It is normal for children, at some points in their development, to be concerned about sameness and symmetry and having things perfect. They may insist on certain bedtime routines, or develop superstitions and rituals like avoiding cracks in the sidewalk. But as we describe in the January 2012 Harvard Mental Health Letter, when such beliefs or behaviors become all-consuming and start interfering with school, home life, or recreational activities, the problem may be obsessive-compulsive disorder (OCD).
Obsessions are irrational thoughts, images, and impulses that a person feels as unrealistic, intrusive, and unwanted. In children, obsessions may govern how toys or other personal belongings are arranged in the playroom.

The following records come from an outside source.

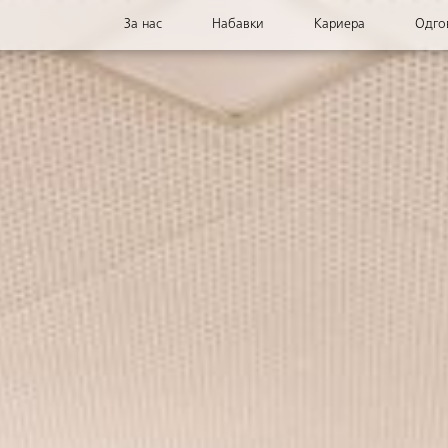
За нас
Набавки
Кариера
Одго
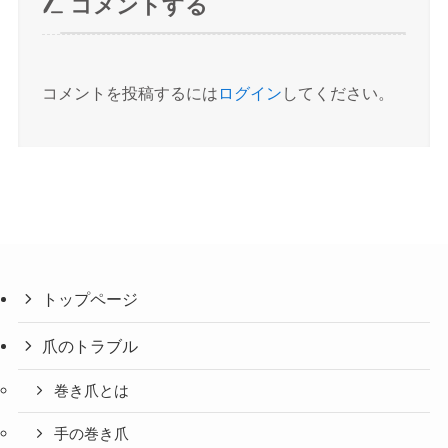
コメントする
コメントを投稿するには
ログイン
してください。
トップページ
爪のトラブル
巻き爪とは
手の巻き爪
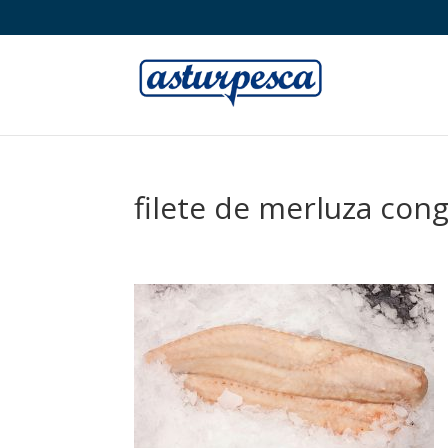
filete de merluza con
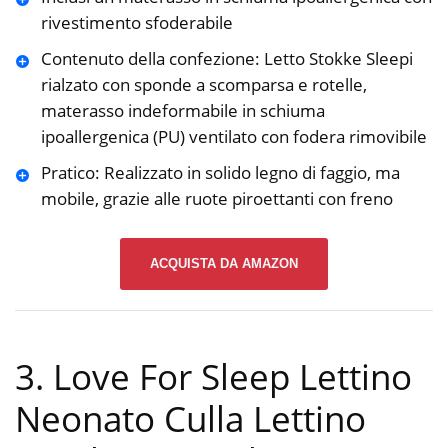
rivestimento sfoderabile
Contenuto della confezione: Letto Stokke Sleepi
rialzato con sponde a scomparsa e rotelle,
materasso indeformabile in schiuma
ipoallergenica (PU) ventilato con fodera rimovibile
Pratico: Realizzato in solido legno di faggio, ma
mobile, grazie alle ruote piroettanti con freno
ACQUISTA DA AMAZON
3. Love For Sleep Lettino
Neonato Culla Lettino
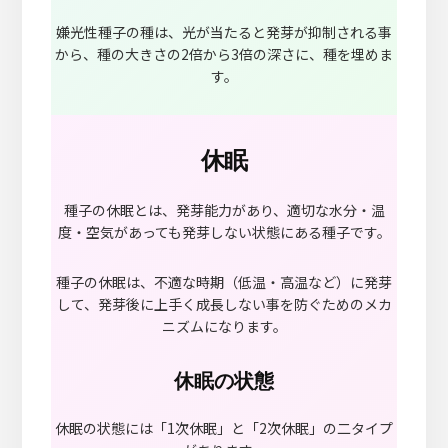
嫌光性種子の種は、光が当たると発芽が抑制される事
から、種の大きさの2倍から3倍の深さに、種を埋めま
す。
休眠
種子の休眠とは、発芽能力があり、適切な水分・温
度・空気があっても発芽しない状態にある種子です。
種子の休眠は、不適な時期（低温・高温など）に発芽
して、発芽後に上手く成長しない事を防ぐためのメカ
ニズムになります。
休眠の状態
休眠の状態には「1次休眠」と「2次休眠」の二タイプ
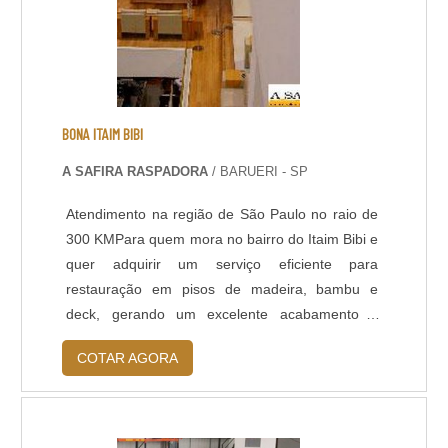
BONA ITAIM BIBI
A SAFIRA RASPADORA
/ BARUERI - SP
Atendimento na região de São Paulo no raio de
300 KMPara quem mora no bairro do Itaim Bibi e
quer adquirir um serviço eficiente para
restauração em pisos de madeira, bambu e
deck, gerando um excelente acabamento e
higienizado, é indicado à o bona Itaim Bibi e
COTAR AGORA
região. A safira conta com uma equipe própria,
treinada e pronta para lhe atender.QUAL A
MELHOR RESINA PARA SEU PISO? 2k Supra –
altíssimo trafego. Cura: 24hs, Streetshoe:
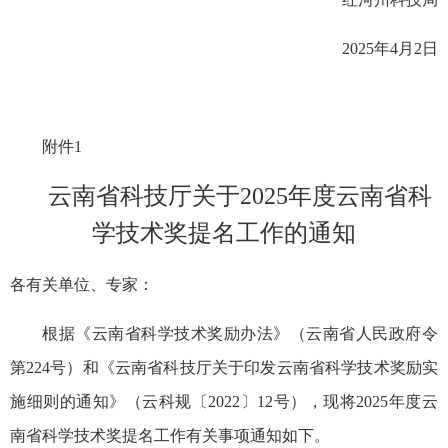
2025年4月2日
附件1
云南省科技厅关于2025年度云南省科
学技术奖提名工作的通知
各有关单位、专家：
根据《云南省科学技术奖励办法》（云南省人民政府令
第224号）和《云南省科技厅关于印发云南省科学技术奖励实
施细则的通知》（云科规〔2022〕12号），现将2025年度云
南省科学技术奖提名工作有关事项通知如下。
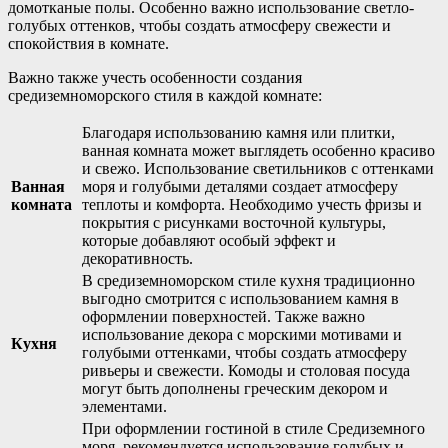
домотканые полы. Особенно важно использование светло-
голубых оттенков, чтобы создать атмосферу свежести и
спокойствия в комнате.
Важно также учесть особенности создания
средиземноморского стиля в каждой комнате:
Благодаря использованию камня или плитки,
ванная комната может выглядеть особенно красиво
и свежо. Использование светильников с оттенками
Ванная
моря и голубыми деталями создает атмосферу
комната
теплоты и комфорта. Необходимо учесть фризы и
покрытия с рисунками восточной культуры,
которые добавляют особый эффект и
декоративность.
В средиземноморском стиле кухня традиционно
выгодно смотрится с использованием камня в
оформлении поверхностей. Также важно
использование декора с морскими мотивами и
Кухня
голубыми оттенками, чтобы создать атмосферу
ривьеры и свежести. Комоды и столовая посуда
могут быть дополнены греческим декором и
элементами.
При оформлении гостиной в стиле Средиземного
моря, рекомендуется использование голубых и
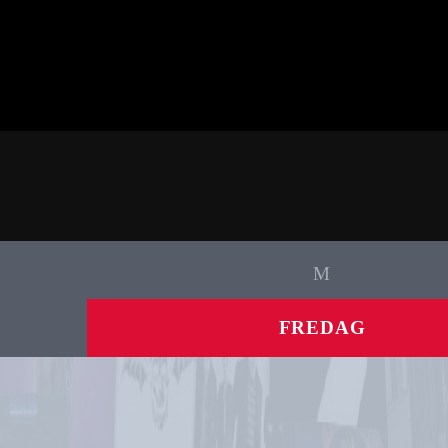
FREDAG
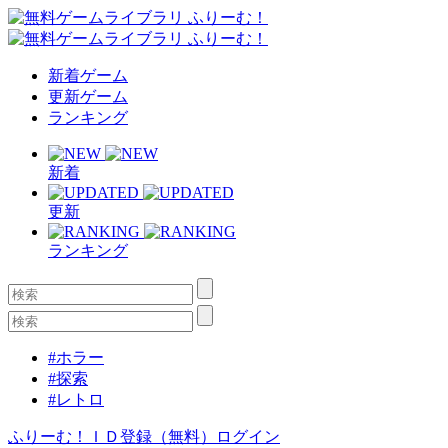
新着ゲーム
更新ゲーム
ランキング
新着
更新
ランキング
#ホラー
#探索
#レトロ
ふりーむ！ＩＤ登録（無料）
ログイン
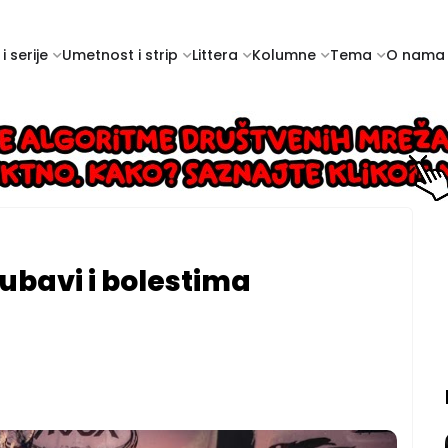
i serije
Umetnost i strip
Littera
Kolumne
Tema
O nama
jubavi i bolestima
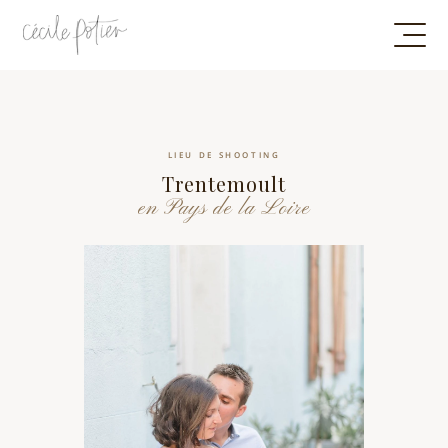
LIEU DE SHOOTING
Trentemoult
en Pays de la Loire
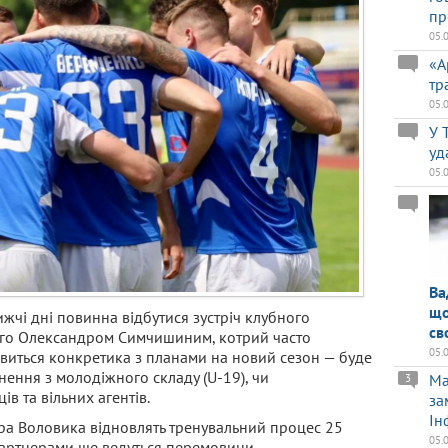
пр
05.
«А
тр
05.
У 
уд
05.
Ва
що
жчі дні повинна відбутися зустріч клубного
св
ого Олександром Симчишиним, котрий часто
05.
’явиться конкретика з планами на новий сезон — буде
нення з молодіжного складу (U-19), чи
Ma
3
в та вільних агентів.
за
Ін
дра Воловика відновлять тренувальний процес 25
05.
партнерами ще ведуться перемовини.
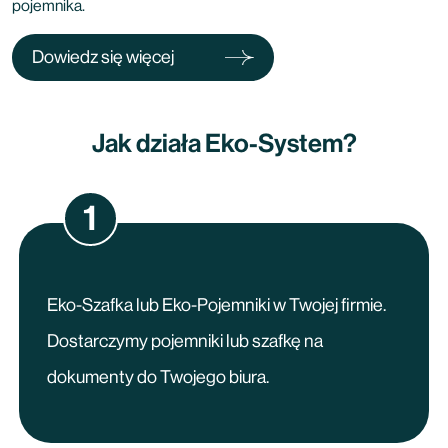
pojemnika.
Dowiedz się więcej
Jak działa Eko-System?
1
Eko-Szafka lub Eko-Pojemniki w Twojej firmie.
Dostarczymy pojemniki lub szafkę na
dokumenty do Twojego biura.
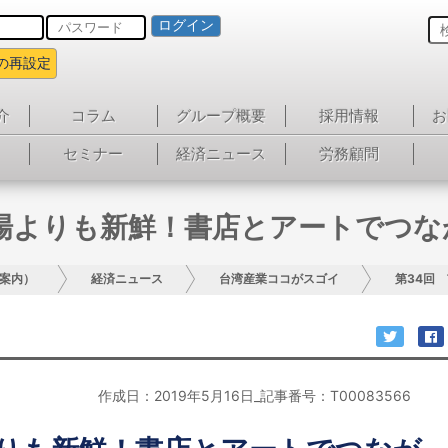
ログイン
の再設定
介
コラム
グループ概要
採用情報
お
セミナー
経済ニュース
労務顧問
市場よりも新鮮！書店とアートでつな
案内）
経済ニュース
台湾産業ココがスゴイ
第34回
作成日：2019年5月16日_記事番号：T00083566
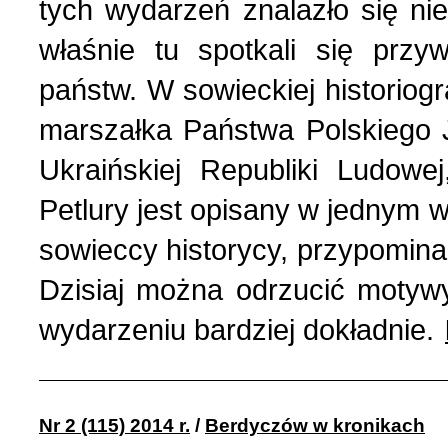
tych wydarzeń znalazło się n
Wspomnienia (2)
właśnie tu spotkali się prz
Wybory w Polsce (4)
państw. W sowieckiej historiogr
marszałka Państwa Polskiego J
Wydarzenia (7)
Ukraińskiej Republiki Ludow
Petlury jest opisany w jednym 
Wydarzenia w Polsce (16
sowieccy historycy, przypominać
Wystawy, premiery, wyst
Dzisiaj można odrzucić motywy
wydarzeniu bardziej dokładnie.
Z Polską i Ukrainą w ser
Куточок юного історика
Nr 2 (115) 2014 r.
/
Berdyczów w kronikach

In teenagers, thoughts and impulses may give rise to fears of contamination or excessive concern with religious rituals, such as praying constantly. To relieve the anxiety caused by these obsessions, a youth may engage in compulsive rituals such as buttoning and unbuttoning a shirt dozens of times before wearing it.
Symptoms may appear as early as age three. Even young children often know that their obsessions are senseless, but may be helpless to stop themselves.
Two main types of treatment are used to help youths better manage OCD: a form of talk therapy known as cognitive behavioral therapy, and medication. The ideal approach is to try cognitive behavioral therapy before turning to medication.
One version of cognitive behavioral therapy, called exposure and response prevention, is often used to help people of any age with OCD. During therapy, a clinician gradually exposes the person—either physically or mentally (through the imagination)—to the things, places, and circumstances that provoke his or her obsessions. If all goes well, the person learns to tolerate the anxiety, and this makes the compulsive behaviors unnecessary.
Behavior therapy requires weekly sessions for several months. Daily homework is also important, because the circumstances that provoke obsessions and rituals are different for each person and can’t always be easily reproduced in a therapist’s office.
Selective serotonin reuptake inhibitors (SSRIs) such as fluoxetine (Prozac) and sertraline (Zoloft) are the drugs most often used in youths with OCD. They take two months or more to have an effect on OCD symptoms—a longer time than they usually take to relieve depression. Young people may need to keep taking an SSRI for at least a year and sometimes indefinitely. When the drug is the only treatment, youths usually relapse in a few months if they stop taking it.
Future research may point the way to better medication options or effective shorter-duration psychotherapy. Until then, the evidence suggests that relief for youngsters with OCD will depend on increasing their access to experienced cognitive-behavioral therapists.